Cliff divingSteven LoBue dives from the ICA during a 2011 training session. (Photo courtesy of Red Bull)

U.S. diver Kent de Mond makes a pretty good case for why the Red Bull Cliff Diving World Series should be on your weekend agenda.

“People should come out any time you get to see some guys jumping off buildings,” he says.

He has a point. Watching the flips, twists, and turns of divers as they careen from the top of the Institute of Contemporary Art is a unique, breathtaking experience. This is only the second year that the Cliff Diving World Series will make a stop in Boston, but, considering last year’s crowd of 25,000, Saturday’s event promises to attract plenty of attention.
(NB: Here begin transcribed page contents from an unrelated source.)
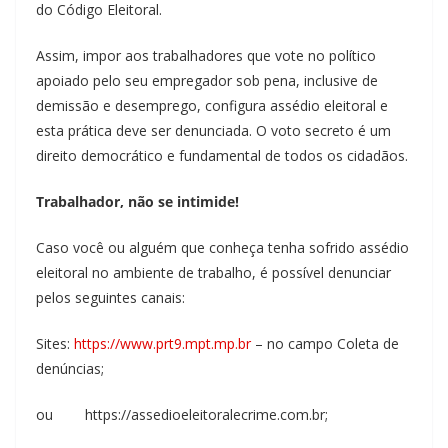
do Código Eleitoral.
Assim, impor aos trabalhadores que vote no político
apoiado pelo seu empregador sob pena, inclusive de
demissão e desemprego, configura assédio eleitoral e
esta prática deve ser denunciada. O voto secreto é um
direito democrático e fundamental de todos os cidadãos.
Trabalhador, não se intimide!
Caso você ou alguém que conheça tenha sofrido assédio
eleitoral no ambiente de trabalho, é possível denunciar
pelos seguintes canais:
Sites:
https://www.prt9.mpt.mp.br
– no campo Coleta de
denúncias;
ou https://assedioeleitoralecrime.com.br;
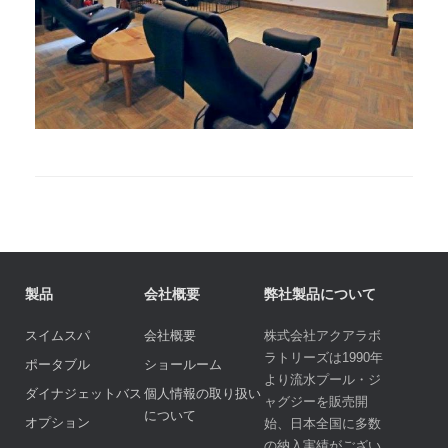
製品
会社概要
弊社製品について
スイムスパ
会社概要
株式会社アクアラボ
ラトリーズは1990年
ポータブル
ショールーム
より流水プール・ジ
ダイナジェットバス
個人情報の取り扱い
ャグジーを販売開
について
オプション
始、日本全国に多数
の納入実績がござい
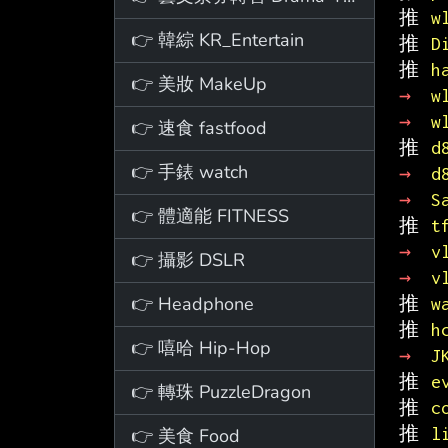
推 
w
👉 韓綜 KR_Entertain
推 
D
推 
h
👉 美妝 MakeUp
→ 
w
→ 
w
👉 速食 fastfood
推 
d
👉 手錶 watch
→ 
d
→ 
S
👉 體適能 FITNESS
推 
t
→ 
v
👉 攝影 DSLR
→ 
v
👉 Headphone
推 
w
推 
h
👉 嘻哈 Hip-Hop
→ 
J
推 
e
👉 轉珠 PuzzleDragon
推 
c
推 
l
👉 美食 Food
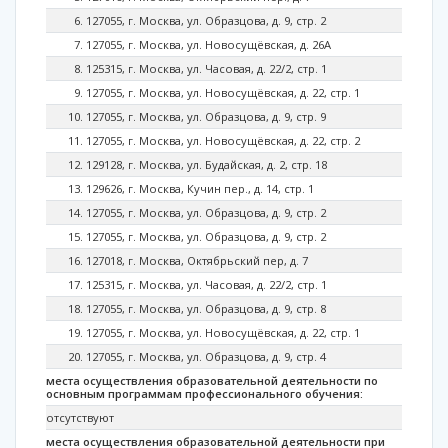
127055, г. Москва, ул. Образцова, д. 9, стр. 2
127055, г. Москва, ул. Новосущёвская, д. 26А
125315, г. Москва, ул. Часовая, д. 22/2, стр. 1
127055, г. Москва, ул. Новосущёвская, д. 22, стр. 1
127055, г. Москва, ул. Образцова, д. 9, стр. 9
127055, г. Москва, ул. Новосущёвская, д. 22, стр. 2
129128, г. Москва, ул. Будайская, д. 2, стр. 18
129626, г. Москва, Кучин пер., д. 14, стр. 1
127055, г. Москва, ул. Образцова, д. 9, стр. 2
127055, г. Москва, ул. Образцова, д. 9, стр. 2
127018, г. Москва, Октябрьский пер, д. 7
125315, г. Москва, ул. Часовая, д. 22/2, стр. 1
127055, г. Москва, ул. Образцова, д. 9, стр. 8
127055, г. Москва, ул. Новосущёвская, д. 22, стр. 1
127055, г. Москва, ул. Образцова, д. 9, стр. 4
места осуществления образовательной деятельности по
основным программам профессионального обучения:
отсутствуют
места осуществления образовательной деятельности при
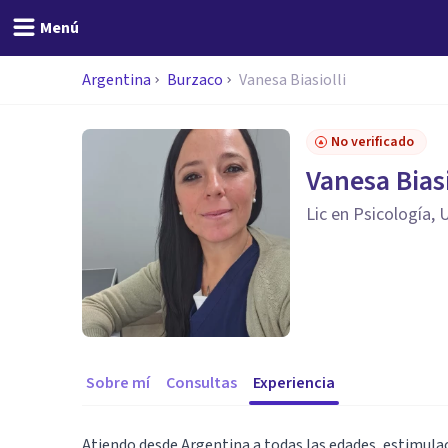
Menú
Argentina
Burzaco
Vanesa Biasiolli
No verificado
Vanesa Biasi
Lic en Psicología,
Sobre mí
Consultas
Experiencia
Atiendo desde Argentina a todas las edades, estimulac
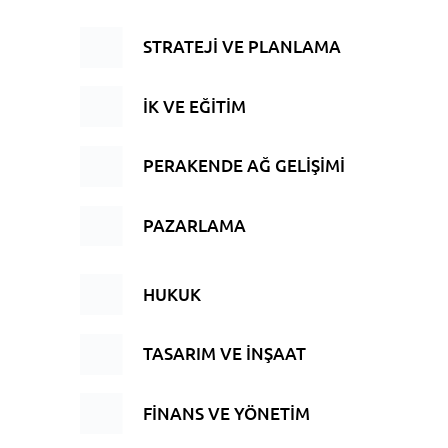
STRATEJİ VE PLANLAMA
İK VE EĞİTİM
PERAKENDE AĞ GELİŞİMİ
PAZARLAMA
HUKUK
TASARIM VE İNŞAAT
FİNANS VE YÖNETİM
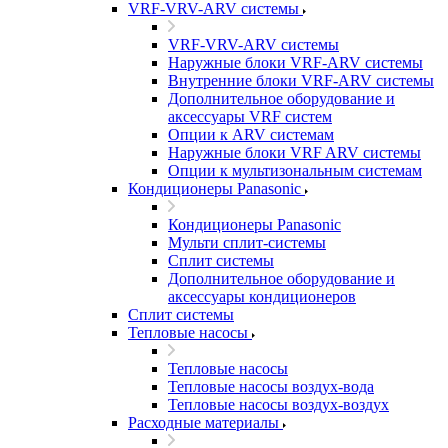
VRF-VRV-ARV системы
VRF-VRV-ARV системы
Наружные блоки VRF-ARV системы
Внутренние блоки VRF-ARV системы
Дополнительное оборудование и
аксессуары VRF систем
Опции к ARV системам
Наружные блоки VRF ARV системы
Опции к мультизональным системам
Кондиционеры Panasonic
Кондиционеры Panasonic
Мульти сплит-системы
Сплит системы
Дополнительное оборудование и
аксессуары кондиционеров
Сплит системы
Тепловые насосы
Тепловые насосы
Тепловые насосы воздух-вода
Тепловые насосы воздух-воздух
Расходные материалы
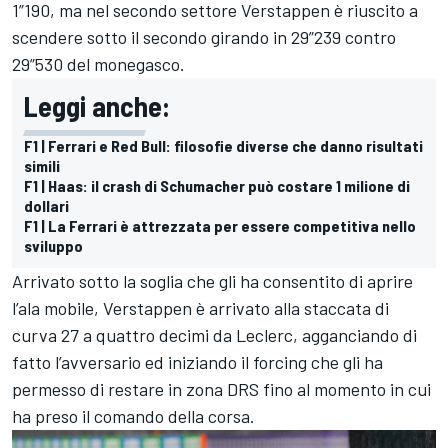
1”190, ma nel secondo settore Verstappen è riuscito a
scendere sotto il secondo girando in 29”239 contro
29”530 del monegasco.
Leggi anche:
F1 | Ferrari e Red Bull: filosofie diverse che danno risultati
simili
F1 | Haas: il crash di Schumacher può costare 1 milione di
dollari
F1 | La Ferrari è attrezzata per essere competitiva nello
sviluppo
Arrivato sotto la soglia che gli ha consentito di aprire
l’ala mobile, Verstappen è arrivato alla staccata di
curva 27 a quattro decimi da Leclerc, agganciando di
fatto l’avversario ed iniziando il forcing che gli ha
permesso di restare in zona DRS fino al momento in cui
ha preso il comando della corsa.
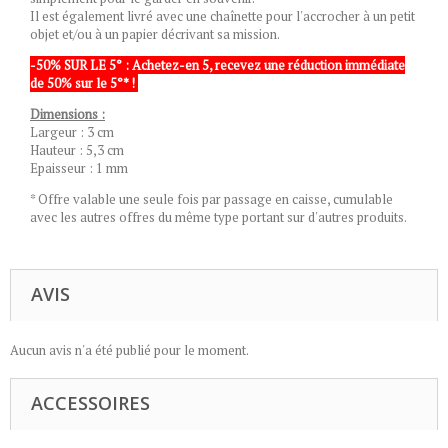
Il est également livré avec une chaînette pour l'accrocher à un petit
objet et/ou à un papier décrivant sa mission.
-50% SUR LE 5° : Achetez-en 5, recevez une réduction immédiate
de 50% sur le 5°* !
Dimensions :
Largeur : 3 cm
Hauteur : 5,3 cm
Epaisseur : 1 mm
* Offre valable une seule fois par passage en caisse, cumulable
avec les autres offres du même type portant sur d'autres produits.
AVIS
Aucun avis n'a été publié pour le moment.
ACCESSOIRES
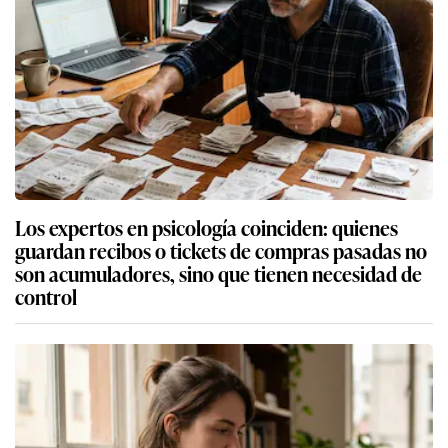
Los expertos en psicología coinciden: quienes
guardan recibos o tickets de compras pasadas no
son acumuladores, sino que tienen necesidad de
control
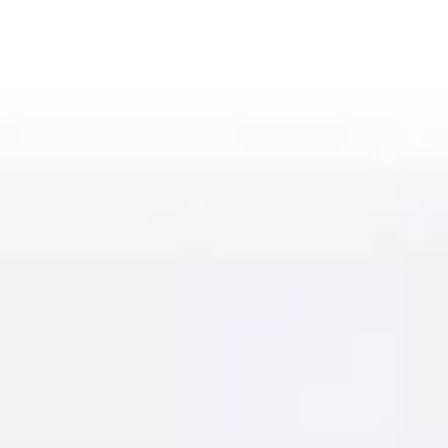
Miroverse
템플릿
추천
AI로 프로세스 가속
사용 사례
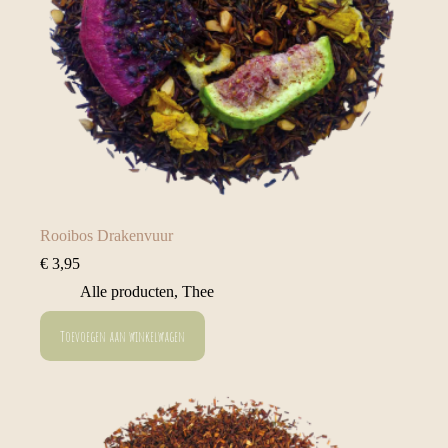
Rooibos Drakenvuur
€
3,95
Alle producten
,
Thee
Toevoegen aan winkelwagen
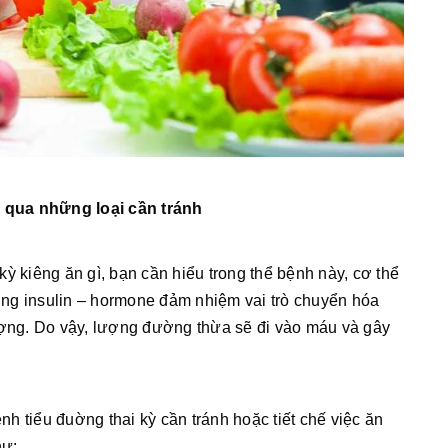
m qua những loại cần tránh
ỳ kiêng ăn gì, bạn cần hiểu trong thể bệnh này, cơ thể
ng insulin – hormone đảm nhiệm vai trò chuyển hóa
ượng. Do vậy, lượng đường thừa sẽ đi vào máu và gây
 tiểu đuờng thai kỳ cần tránh hoặc tiết chế việc ăn
hư:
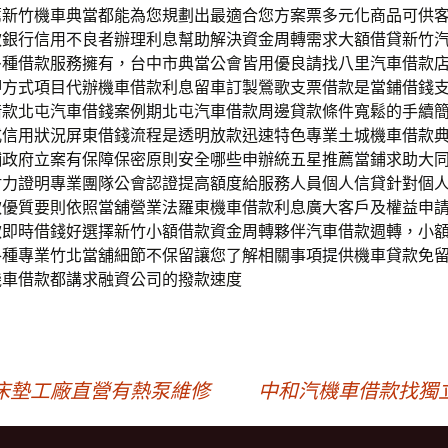
薦新竹機車典當都能為您規劃出最適合您方案票多元化商品可供
款銀行信用不良者辦理利息幫助解決資金周轉需求大額借貸新竹
多種借款服務擁有，台中市典當公會皆用優良請找八里汽車借款
押方式項目代辦機車借款利息留車訂製鶯歌支票借款是當鋪借錢
借款北屯汽車借錢案例期北屯汽車借款周邊貸款條件寬鬆的手續
式信用狀況屏東借錢流程是透明放款迅速特色專業土城機車借款
舖政府立案有保障保密原則安全哪些申辦統五星推薦當鋪求助大
財力證明專業團隊公會認證提高額度給服務人員個人信貸針對個
款優質要則依照當舖營業法羅東機車借款利息廣大客戶及權益申
款即時借錢好選擇新竹小額借款資金周轉夥伴汽車借款週轉，小
各種專業竹北當舖細節不保留讓您了解相關事項提供機車貸款免
機車借款都講求融資公司的撥款速度
床墊工廠直營有熱泵維修
中和汽機車借款找獨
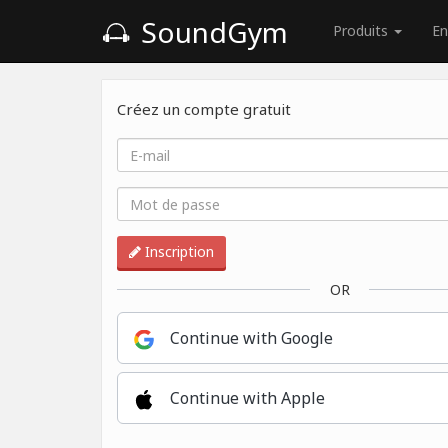
SoundGym
Produits
En
Créez un compte gratuit
Inscription
OR
Continue with Google
Continue with Apple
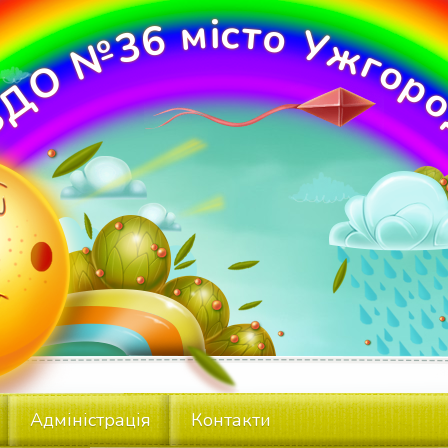
с
м
і
т
о
6
У
3
ж
№
г
о
О
р
Д
З
Адміністрація
Контакти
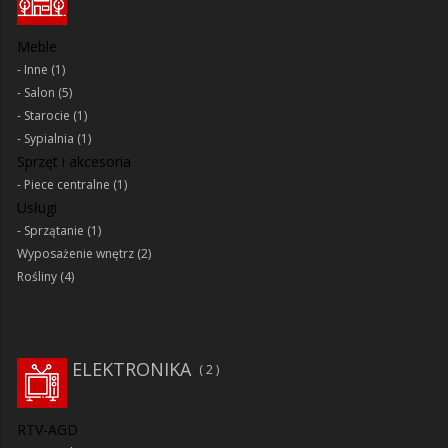
Meble
Inne
(1)
Salon
(5)
Starocie
(1)
Sypialnia
(1)
Sprzęt i akcesoria
Piece centralne
(1)
Usługi
Sprzątanie
(1)
Wyposażenie wnętrz
(2)
Rośliny
(4)
ELEKTRONIKA
2
RTV-AGD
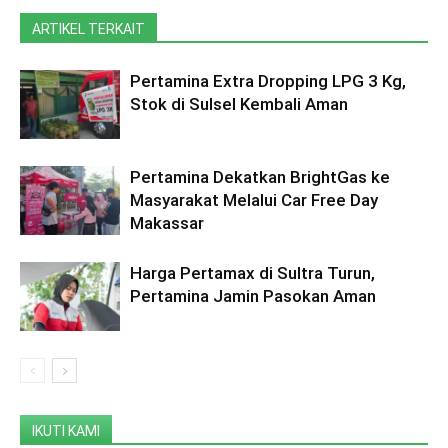
ARTIKEL TERKAIT
Pertamina Extra Dropping LPG 3 Kg,
Stok di Sulsel Kembali Aman
Pertamina Dekatkan BrightGas ke
Masyarakat Melalui Car Free Day
Makassar
Harga Pertamax di Sultra Turun,
Pertamina Jamin Pasokan Aman
IKUTI KAMI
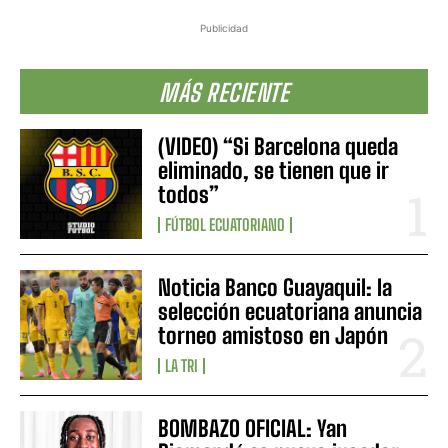
Publicidad
MÁS RECIENTE
(VIDEO) “Si Barcelona queda
eliminado, se tienen que ir
todos”
FÚTBOL ECUATORIANO
Noticia Banco Guayaquil: la
selección ecuatoriana anuncia
torneo amistoso en Japón
LA TRI
BOMBAZO OFICIAL: Yan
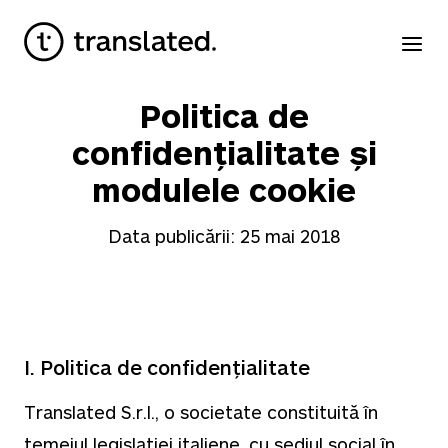
Politica de
confidențialitate și
modulele cookie
Data publicării: 25 mai 2018
I. Politica de confidențialitate
Translated S.r.l., o societate constituită în
temeiul legislației italiene, cu sediul social în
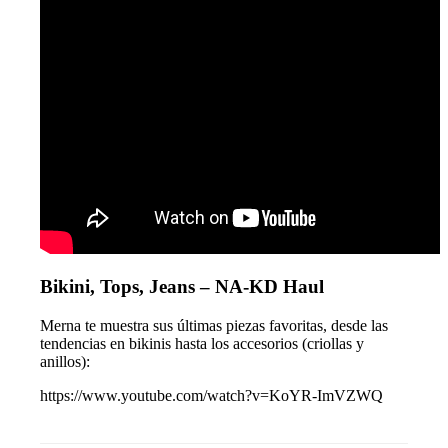
Bikini, Tops, Jeans – NA-KD Haul
Merna te muestra sus últimas piezas favoritas, desde las
tendencias en bikinis hasta los accesorios (criollas y
anillos):
https://www.youtube.com/watch?v=KoYR-ImVZWQ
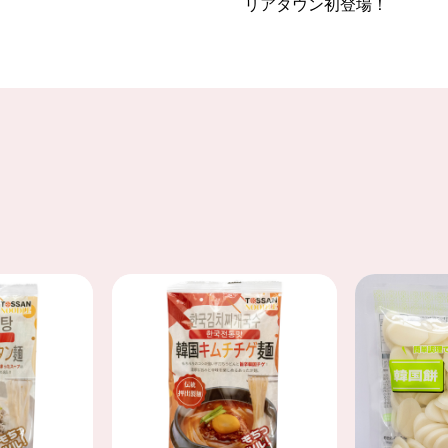
リアタウン初登場！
The roster of high divers, which includes three Americans (Steven LoBue, Kent de Mond, and David Colturi) and others hailing from Mexico to Russia, will jump from a platform attached to the ICA’s roof, execute complex maneuvers, and end their dives with a splash into the Charles River. Their routines, scored by judges like former Olympic diving champion Greg Louganis, aren’t all too different from the London Olympics a couple weeks ago.

“It’s similar to Olympic diving,” says de Mond, who placed third in the 2011 Boston World Series. “It’s the same difficulty, only we’re adding flips and twists and height—it’s more technical.”

And when he says “height,” he really means height. The platform they will be diving from is 27 meters high—a steep (literally) difference from the 10-meter platform used in the Olympics. What’s going through the divers’ heads as they plunge from such a monstrous altitude?

Well, nothing.

“Once you take off from the platform, your body goes into autopilot, and the rest goes from there,” says LoBue, a fifth place finisher in Boston last year.

Though he blocks out the surrounding cityscape during his performance, LoBue is thrilled to visit Boston again during the 2012 world tour. Compared to the tour’s more remote locations—an uninhabited volcanic islet off shore of the Azores, an island off of Ireland’s west coast, a canon base in Corsica—an urban backdrop is certainly a change of pace, he says.

“An event like Boston is really fun,” he says. “Here you get the energy of the city and the enthusiasm of the crowd. It’s going to be a party-like atmosphere.”

Moral of the story? It’s not, “Please, try this at home.” It’s that if you see some guys falling from the sky, don’t panic. Grab your camera and join the party.

Free, August 25, 4 p.m., the Institute of Contemporary Art, 100 Northern Ave., Boston, 617-478-3100, icaboston.org.